Detection & Localization Geometry

Prerequisites: Part 2: Set Theory (intersection, union), Part 8: Calculus (gradients, optimization). This note is the canonical math reference for detection content in PyTorch Mastery: YOLO and TensorFlow Mastery: YOLOv8.

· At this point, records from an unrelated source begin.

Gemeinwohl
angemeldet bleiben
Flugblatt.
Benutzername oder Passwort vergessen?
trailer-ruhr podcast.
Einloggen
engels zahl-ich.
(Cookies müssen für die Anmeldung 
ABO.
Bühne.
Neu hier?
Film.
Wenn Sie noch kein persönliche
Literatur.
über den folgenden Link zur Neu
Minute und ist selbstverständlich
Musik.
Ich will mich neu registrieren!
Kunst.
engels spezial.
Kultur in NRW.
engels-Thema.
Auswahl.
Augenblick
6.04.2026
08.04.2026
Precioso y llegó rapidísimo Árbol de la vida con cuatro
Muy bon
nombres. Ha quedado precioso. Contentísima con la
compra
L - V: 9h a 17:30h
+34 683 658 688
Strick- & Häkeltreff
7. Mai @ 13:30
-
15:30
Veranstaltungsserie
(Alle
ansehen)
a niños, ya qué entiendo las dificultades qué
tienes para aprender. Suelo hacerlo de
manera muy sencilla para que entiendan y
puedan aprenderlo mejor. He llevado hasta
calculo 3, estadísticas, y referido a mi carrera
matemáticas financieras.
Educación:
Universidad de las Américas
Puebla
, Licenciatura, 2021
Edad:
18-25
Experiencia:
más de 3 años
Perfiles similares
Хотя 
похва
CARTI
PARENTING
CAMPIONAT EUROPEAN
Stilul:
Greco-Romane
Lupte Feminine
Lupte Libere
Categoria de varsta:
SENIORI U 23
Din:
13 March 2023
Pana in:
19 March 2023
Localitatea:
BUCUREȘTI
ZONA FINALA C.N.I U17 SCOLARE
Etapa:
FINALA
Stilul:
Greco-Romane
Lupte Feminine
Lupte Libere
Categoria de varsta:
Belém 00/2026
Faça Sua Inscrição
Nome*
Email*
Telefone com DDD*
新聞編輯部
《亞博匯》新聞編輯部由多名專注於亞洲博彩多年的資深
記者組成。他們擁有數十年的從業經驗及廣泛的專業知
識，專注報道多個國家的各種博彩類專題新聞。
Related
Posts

Intersection over Union (IoU)

Given two axis-aligned bounding boxes $B^p = (x_1^p, y_1^p, x_2^p, y_2^p)$ (predicted) and $B^{gt} = (x_1^{gt}, y_1^{gt}, x_2^{gt}, y_2^{gt})$ (ground truth), their Intersection over Union is:

$$\boxed{\text{IoU}(B^p, B^{gt}) = \frac{|B^p \cap B^{gt}|}{|B^p \cup B^{gt}|} = \frac{|B^p \cap B^{gt}|}{|B^p| + |B^{gt}| - |B^p \cap B^{gt}|}}$$

Geometric computation: The intersection rectangle has corners at:

$$x_1^I = \max(x_1^p, x_1^{gt}), \quad y_1^I = \max(y_1^p, y_1^{gt}), \quad x_2^I = \min(x_2^p, x_2^{gt}), \quad y_2^I = \min(y_2^p, y_2^{gt})$$

Intersection area: $|B^p \cap B^{gt}| = \max(x_2^I - x_1^I, 0) \cdot \max(y_2^I - y_1^I, 0)$

Properties:

$\text{IoU} \in [0, 1]$ — scale-invariant (doubling both boxes preserves IoU)
$\text{IoU} = 1$ iff $B^p = B^{gt}$ (perfect overlap)
$\text{IoU} = 0$ when boxes don't overlap at all
IoU is a Jaccard index applied to area (connection to Part 2: Set Theory)

IoU as a Loss Function

The IoU loss is simply:

$$\mathcal{L}_{\text{IoU}} = 1 - \text{IoU}(B^p, B^{gt})$$

Problem with IoU loss: When $B^p \cap B^{gt} = \emptyset$ (non-overlapping boxes), $\text{IoU} = 0$ everywhere regardless of how far apart the boxes are. The gradient is zero — the loss provides no learning signal to move boxes closer.

Generalized IoU (GIoU)

GIoU (Rezatofighi et al., 2019) fixes the zero-gradient problem by penalizing the empty space between non-overlapping boxes. Define $C$ as the smallest enclosing box containing both $B^p$ and $B^{gt}$:

$$\boxed{\text{GIoU} = \text{IoU} - \frac{|C \setminus (B^p \cup B^{gt})|}{|C|}}$$

The penalty term $|C \setminus (B^p \cup B^{gt})| / |C|$ measures the fraction of the enclosing box that is "wasted" (neither predicted nor ground truth). When boxes don't overlap, this term grows, providing gradient signal.

Properties of GIoU:

$\text{GIoU} \in [-1, 1]$ — can be negative (when boxes are far apart)
$\text{GIoU} = \text{IoU}$ when one box contains the other (penalty is zero since $C = $ larger box)
$\text{GIoU} \to -1$ when boxes are infinitely far apart
Always provides non-zero gradients for non-degenerate configurations

$\mathcal{L}_{\text{GIoU}} = 1 - \text{GIoU} \in [0, 2]$

Distance-IoU (DIoU)

DIoU (Zheng et al., 2020) directly penalizes center distance. Let $\mathbf{b}^p, \mathbf{b}^{gt}$ be the center coordinates and $c$ be the diagonal of the enclosing box $C$:

$$\boxed{\text{DIoU} = \text{IoU} - \frac{\|\mathbf{b}^p - \mathbf{b}^{gt}\|^2}{c^2}}$$

where $c = \text{diag}(C) = \sqrt{(x_2^C - x_1^C)^2 + (y_2^C - y_1^C)^2}$.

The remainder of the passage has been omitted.